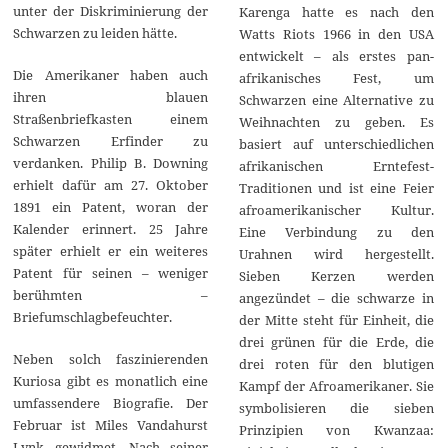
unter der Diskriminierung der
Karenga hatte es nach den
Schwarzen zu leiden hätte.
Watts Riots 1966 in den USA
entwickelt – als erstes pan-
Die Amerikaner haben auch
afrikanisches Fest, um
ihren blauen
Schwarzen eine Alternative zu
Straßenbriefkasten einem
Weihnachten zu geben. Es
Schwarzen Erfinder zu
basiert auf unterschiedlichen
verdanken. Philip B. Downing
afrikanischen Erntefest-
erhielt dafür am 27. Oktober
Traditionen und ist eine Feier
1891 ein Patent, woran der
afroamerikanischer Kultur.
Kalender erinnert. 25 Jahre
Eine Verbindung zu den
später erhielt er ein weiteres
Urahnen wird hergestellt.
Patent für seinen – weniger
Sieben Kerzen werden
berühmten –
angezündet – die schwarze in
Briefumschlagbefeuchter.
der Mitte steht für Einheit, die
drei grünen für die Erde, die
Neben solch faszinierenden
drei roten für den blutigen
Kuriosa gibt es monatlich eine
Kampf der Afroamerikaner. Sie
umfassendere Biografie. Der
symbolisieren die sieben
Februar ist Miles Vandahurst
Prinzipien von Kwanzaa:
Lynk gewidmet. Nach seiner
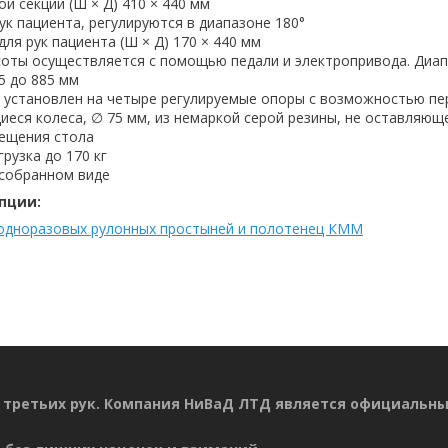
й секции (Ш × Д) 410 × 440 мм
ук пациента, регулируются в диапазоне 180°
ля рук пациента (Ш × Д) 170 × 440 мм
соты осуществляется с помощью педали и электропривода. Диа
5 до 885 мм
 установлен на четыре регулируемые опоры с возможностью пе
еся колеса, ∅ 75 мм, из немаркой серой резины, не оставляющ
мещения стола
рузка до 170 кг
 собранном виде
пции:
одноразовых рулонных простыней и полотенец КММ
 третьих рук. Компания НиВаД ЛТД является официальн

────────────────────────────────────────

Nothing outside the stretch above, from the line with "Urahnen wird hergestellt." through the line with "установлен на четыре", is set down. Transcribe that stretch exactly, ends included, but not its pictures.

Urahnen wird hergestellt.
Patent für seinen – weniger
Sieben Kerzen werden
berühmten –
angezündet – die schwarze in
Briefumschlagbefeuchter.
der Mitte steht für Einheit, die
drei grünen für die Erde, die
Neben solch faszinierenden
drei roten für den blutigen
Kuriosa gibt es monatlich eine
Kampf der Afroamerikaner. Sie
umfassendere Biografie. Der
symbolisieren die sieben
Februar ist Miles Vandahurst
Prinzipien von Kwanzaa:
Lynk gewidmet. Nach seiner
й секции (Ш × Д) 410 × 440 мм
ук пациента, регулируются в диапазоне 180°
ля рук пациента (Ш × Д) 170 × 440 мм
соты осуществляется с помощью педали и электропривода. Диа
5 до 885 мм
 установлен на четыре регулируемые опоры с возможностью пе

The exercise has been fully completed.